Bertahan, dengan segala kemampuan. Meski kita tahu, tubuh ini mendapat gempuran emosi-emosi menakutkan. Gemetaran.
Perlahan kamu mulai menemukan cara mengabaikan gangguan dan kekhawatiran. Lalu menyadari pagi ini, situasi tidak juga ada perubahan.
Polusi menyambut pagi, bukan lagi embun yang penuh kesegaran. Tapi partikel jahat yang merusak pernapasan.
Bergegas memacu kendaraan, menuju stasiun pancoran yang sudah penuh kendaraan. Melompat ke kereta penuh penumpang, dengan pikiran yang sama: bertahan di tengah kekacauan.
Kamu melihat layar terang, membuka aplikasi hijau pemutar musik favorit.
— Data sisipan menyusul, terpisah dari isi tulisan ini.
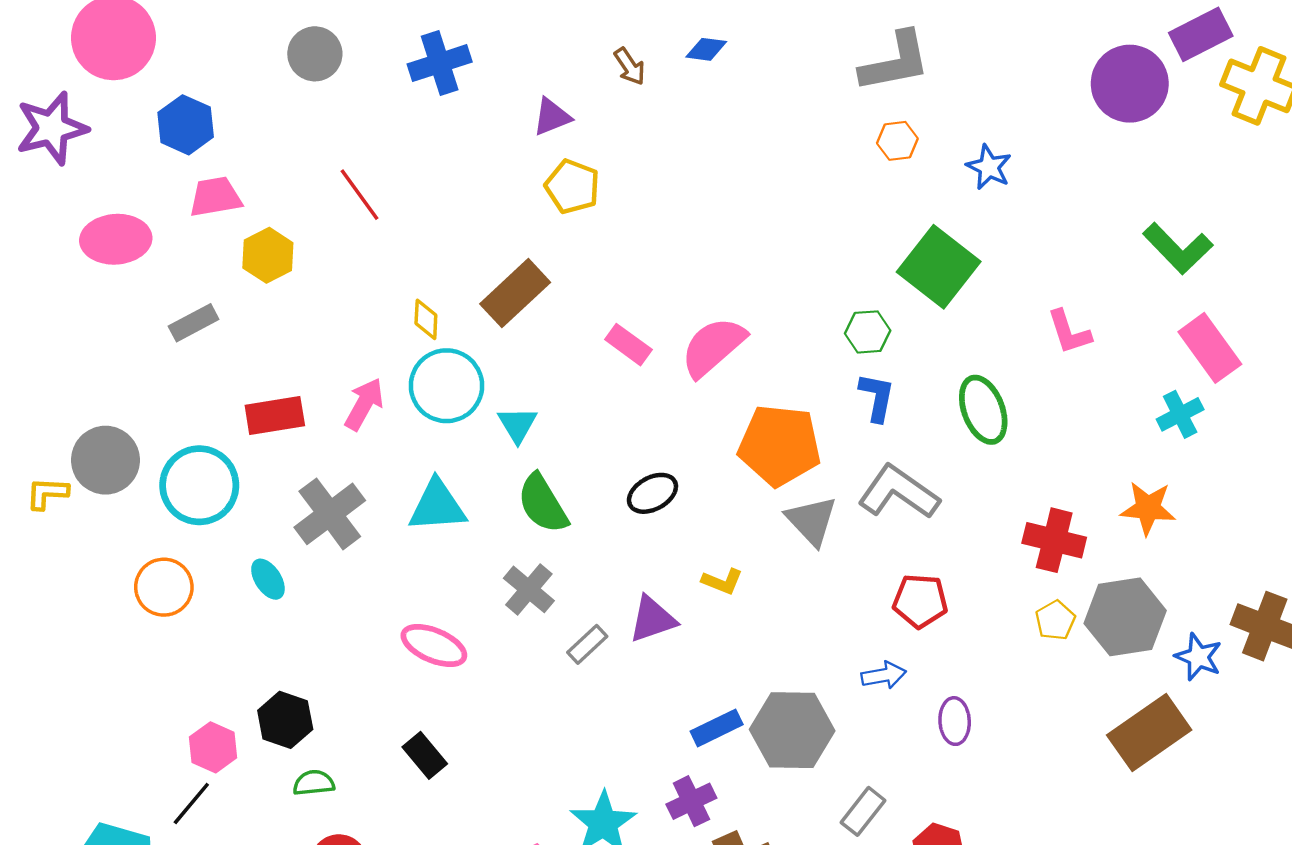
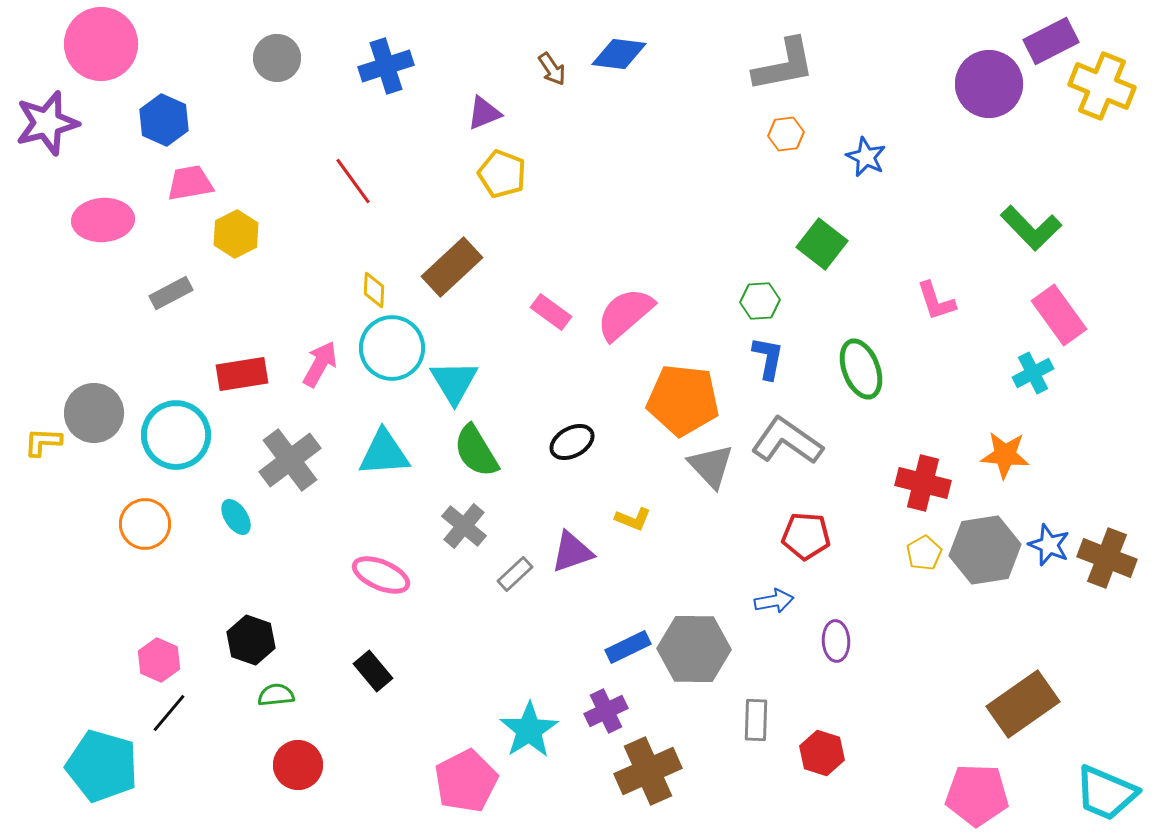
blue diamond: (706, 49) -> (619, 54), size x1.5
red line: (360, 195) -> (353, 181), moved
green square: (939, 267) -> (822, 244), size x0.7
cyan triangle: (517, 425) -> (454, 382), size x1.4
blue star: (1198, 657) -> (1049, 545), moved
brown rectangle: (1149, 732) -> (1023, 704), moved
pink hexagon: (213, 747) -> (159, 660), moved
gray rectangle: (863, 811) -> (756, 720), turned -36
Kemudian headset kw murahan kamu colok kan. Sembari berdesakan, kamu nikmati dendang kesukaan.
Hari ini semua berjalan seperti biasa. Tidak ada yang istimewa. Hanya saja, pikiranmu berkecamuk ga karuan akibat pernyataan petinggi liga bangsa-bangsa itu.
Bumi mendidih, katanya. Kebakaran di mana-mana. Kekeringan melanda. Sedangkan kamu, sedang meluncur menuju kantor yang katanya tidak terkena dampak langsung partikel tak kasat mata.
Mudah saja untuk acuh. Tapi ternyata tidak. Bencana itu seperti di depan mata. Saat sadar, pikiran kembali runyam, emosi mengambil alih badan. Wawancaramu hari ini tidak sesuai harapan.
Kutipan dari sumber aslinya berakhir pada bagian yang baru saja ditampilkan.